ICU Nurses at the Ryder Trauma Center at the University of Miami/Jackson Memorial Medical Center have a new high-tech colleague. CHICO (computer hospital intensive care operator) is a roving telemedicine robot that whirs quietly from bay to bay on the busy trauma unit looking in on patients with its digital monitor “face,” while uploading and transmitting patient data via secure Internet connection technology.
CHICO, priced at $250,000 from InTouch Technologies, is the only remote presence robot in a civilian trauma center in the country. Looking like an upright vacuum canister with a computer monitor for a head, topped off in CHICO’s case with a jaunty cap, the robot allows an off-site physician to access patient records electronically, listen to a heart rate with the built-in stethoscope, and consult with other healthcare providers, patients, and patients’ families. The patient sees the face and hears the voice of the physician who is operating the system.
“With CHICO, we can make rounds from a remote conference room next to the unit,” says Doug Houghton, ARNP, MSN, CCRN, referring to the technology that allows the robot to be wirelessly manipulated to turn in different directions, angle up or down, zoom in on equipment such as ventilators, and check vital signs on the bedside monitor.
Recently, while an assistant was in the room conducting video conferencing rounds with CHICO, the patient in the next bed began to code. “The patient went into a hypotensive junctional rhythm. The assistant heard all the commotion behind her and turned CHICO around, zoomed in on the patient monitor, and saw the code just as it was beginning,” says trauma unit staff nurse Virginia Dweck, RN, CSN, CCRN. “Everyone from the rounding team came running and was at the bedside in seconds. CHICO sure earned his keep that day.”
Healthcare providers can be even farther away than the conference room, Houghton adds. “For instance, when residents on call must look in on a patient at 2 AM that they are not familiar with, they can call the trauma surgeon at home who logs on to a computer, views the patient, and discusses treatment options...all in real time,” he says. Subspecialty experts can be brought to the bedside for virtual consults from anywhere in the world. The technology offers language translation.
Managing CHICO
CHICO is one of two telemedicine devices being tested on the trauma unit, which sees 4,000 patients a year, since last October. The other is a $20,000 table-mounted telemedicine apparatus. The smaller table-top device must be carried from room to room and an assistant must aim and adjust the unit manually. “Practically speaking, the smaller unit doesn’t have the cool factor of CHICO, but the table-top unit is probably a lot more feasible to use in remote locations such as rural areas or on the battlefield,” says Houghton.
And the armless 5 1/2-foot-tall robot can’t pull back covers or perform hands-on patient care. A healthcare worker must be present to interact with the physician who is remotely operating CHICO when it’s necessary to, for example, remove a patient’s bandage to display a wound. And a human escort is needed to open doors or push elevator buttons.

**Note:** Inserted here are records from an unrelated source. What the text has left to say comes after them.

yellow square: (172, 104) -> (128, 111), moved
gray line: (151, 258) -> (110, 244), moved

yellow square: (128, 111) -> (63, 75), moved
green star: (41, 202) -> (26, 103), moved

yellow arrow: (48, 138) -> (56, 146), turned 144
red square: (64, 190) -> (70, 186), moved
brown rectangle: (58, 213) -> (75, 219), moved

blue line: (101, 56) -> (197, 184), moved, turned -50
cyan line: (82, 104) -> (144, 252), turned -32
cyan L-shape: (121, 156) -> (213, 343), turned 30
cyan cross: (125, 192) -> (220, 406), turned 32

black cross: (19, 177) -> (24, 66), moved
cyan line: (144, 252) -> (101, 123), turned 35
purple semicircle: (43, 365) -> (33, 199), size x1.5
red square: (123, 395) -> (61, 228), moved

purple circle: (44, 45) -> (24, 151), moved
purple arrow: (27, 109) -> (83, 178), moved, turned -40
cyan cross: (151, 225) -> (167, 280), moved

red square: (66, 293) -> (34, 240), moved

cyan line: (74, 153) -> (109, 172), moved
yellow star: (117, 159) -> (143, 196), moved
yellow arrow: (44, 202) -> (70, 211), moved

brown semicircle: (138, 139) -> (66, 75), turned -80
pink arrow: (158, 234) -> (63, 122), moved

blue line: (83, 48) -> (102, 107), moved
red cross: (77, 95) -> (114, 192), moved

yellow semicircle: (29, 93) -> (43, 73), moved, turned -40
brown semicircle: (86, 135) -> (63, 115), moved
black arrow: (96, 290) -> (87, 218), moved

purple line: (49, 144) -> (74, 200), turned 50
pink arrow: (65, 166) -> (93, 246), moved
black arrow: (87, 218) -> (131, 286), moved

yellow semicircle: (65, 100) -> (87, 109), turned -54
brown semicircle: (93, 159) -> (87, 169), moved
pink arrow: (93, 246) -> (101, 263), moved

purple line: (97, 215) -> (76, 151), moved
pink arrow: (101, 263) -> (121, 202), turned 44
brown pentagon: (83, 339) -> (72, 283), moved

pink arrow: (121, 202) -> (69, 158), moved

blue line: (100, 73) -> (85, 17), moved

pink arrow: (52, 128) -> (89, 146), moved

As a coworker, Dweck says her first impression was, “What is this thing and what is it doing in my workspace?” But now when it comes to the bedside, the staff ignores the robot. “There is no disruption or shift in dynamics that requires you to stop and talk as is the case with a human visitor,” she says.
The patients’ reactions are a different matter. “At first I think the patients are a little shocked,” says Houghton. “I can see how it might be disorienting for patients who are not fully with the program. But the families think CHICO is pretty cool and seem to appreciate that their loved ones are in a place that is on the cutting edge of medical technology.”
Surprise benefit of robots
Official data is being gathered, but Dweck says that, anecdotally, the staff has seen a subtle change in infection rates for bacteria such as vancomycin-resistant enterococci (VRE), normal flora in the body that can flair up to infect the urinary tract, a surgical wound, or the bloodstream of a hospital-based patient.
“A year ago, if one patient had VRE, the likelihood is that the patient in the bed next to him would develop it as well. Open bays contribute to the spread of infections and VRE is very difficult to treat,” says Dweck. “We haven’t had anyone with VRE in a long time. We think that with the robot has played a significant role in this turnaround.”
The rounding team on an average day can number up to 30 people including nurse practitioners, a pharmacist, attending physicians, three or four residents, one or two trauma critical fellows, and a number of students. “The disadvantage to this is that with all the multi-drug resistant organisms we have today, dragging a team of that size through the unit from bedside to bedside can be a hazard in terms of infection control,” says Houghton. “After the first twenty minutes, the team is leaning on the bed, leaning on the side table, and touching the side rails. With only the robot and a healthcare worker at the bedside, this has reduced the chance of spreading infection.”